Logo Partai Baru tak Tampil di Surat Suara

surabayapagi.com
Hasyim Asy'ari di kawasan Kuningan, Jakarta Selatan, Kamis (12/10/2023).

SURABAYAPAGI.COM, Jakarta -Ketua Komisi Pemilihan Umum (KPU) RI Hasyim Asy’ari mengatakan partai politik (parpol) yang baru pertama kali ikut dalam Pemilu 2024 tidak akan ditampilkan logonya dalam desain surat suara pencoblosan calon presiden (capres) dan calon wakil presiden (cawapres).

Dari 18 parpol peserta pemilu, empat di antaranya adalah partai baru yang ikut kontestasi Pemilu 2024. Keempat parpol tersebut ialah Partai Gelora, Ummat, PKN, dan Partai Buruh.

Baca juga: Ketua dan Anggota KPU Sewa Private Jet, Disanksi DKPP

“Sehingga kalau parpol baru tentu konsekuensi belum dapat tanda gambar masuk ke dalam desain surat suara pemilu calon presiden cawapres karena bukan menjadi bagian,” kata Hasyim di kawasan Kuningan, Jakarta Selatan, Kamis (12/10/2023).

Hasyim menjelaskan hal itu sesuai dengan amanat Undang-Undang Nomor 7 Tahun 2017 tentang Pemilihan Umum terkait syarat bagi parpol atau gabungan parpol mencalonkan pasangan calon presiden dan wakil presiden.

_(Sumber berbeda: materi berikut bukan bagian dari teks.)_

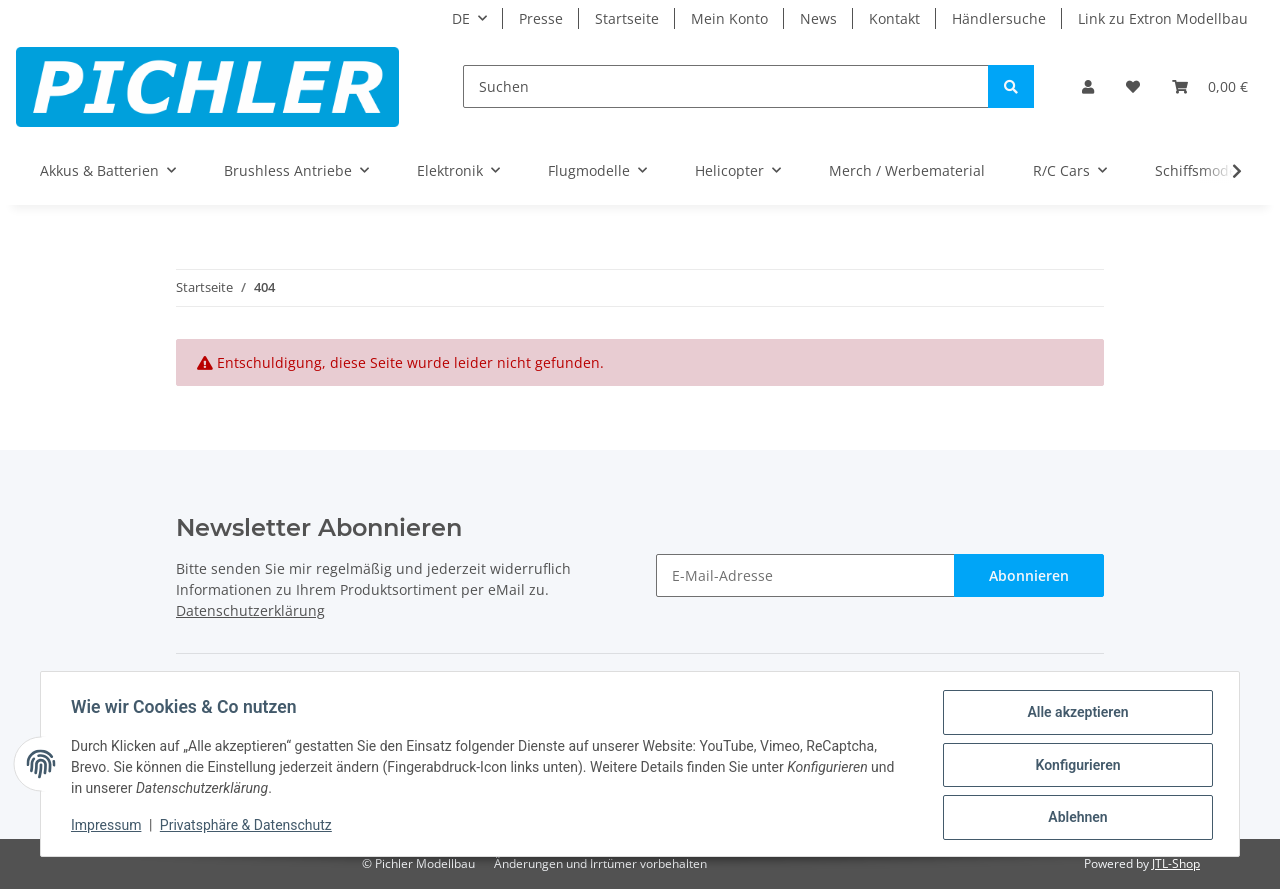  Describe the element at coordinates (1075, 714) in the screenshot. I see `Alle akzeptieren` at that location.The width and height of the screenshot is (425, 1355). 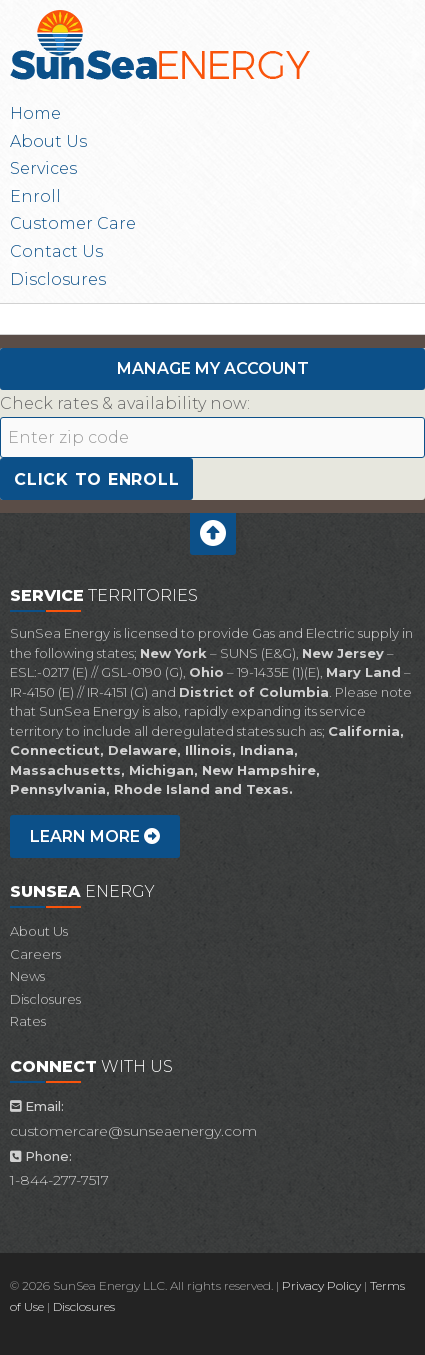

Dijelaskan bahwa parpol yang dapat mencalonkan atau mendaftarkan pasangan calon presiden dan wakil presiden adalah parpol peserta Pemilu 2019 yang memenuhi syarat perolehan kursi di DPR RI minimal 20 persen. “Atau memperoleh 25 persen suara sah untuk pemilu DPR RI 2019 dan parpol tersebut menjadi peserta Pemilu 2024,” ucap Hasyim

Baca juga: Kredibilitas KPU Disorot

Sehingga partai politik baru atau yang belum pernah memperoleh suara karena belum mengikuti tahapan pemilu sebelumnya tentu tidak dapat mengusulkan atau mendaftarkan pasangan calon presiden dan wakil presiden.

“Atau tidak dapat menjadi bagian desain surat suara pemilu presiden wakil presiden karena bukan menjadi bagian atau tidak dapat menjadi bagian yang dapat mengusulkan pasangan calon presiden dan wakil presiden pada 2024,” tutur dia.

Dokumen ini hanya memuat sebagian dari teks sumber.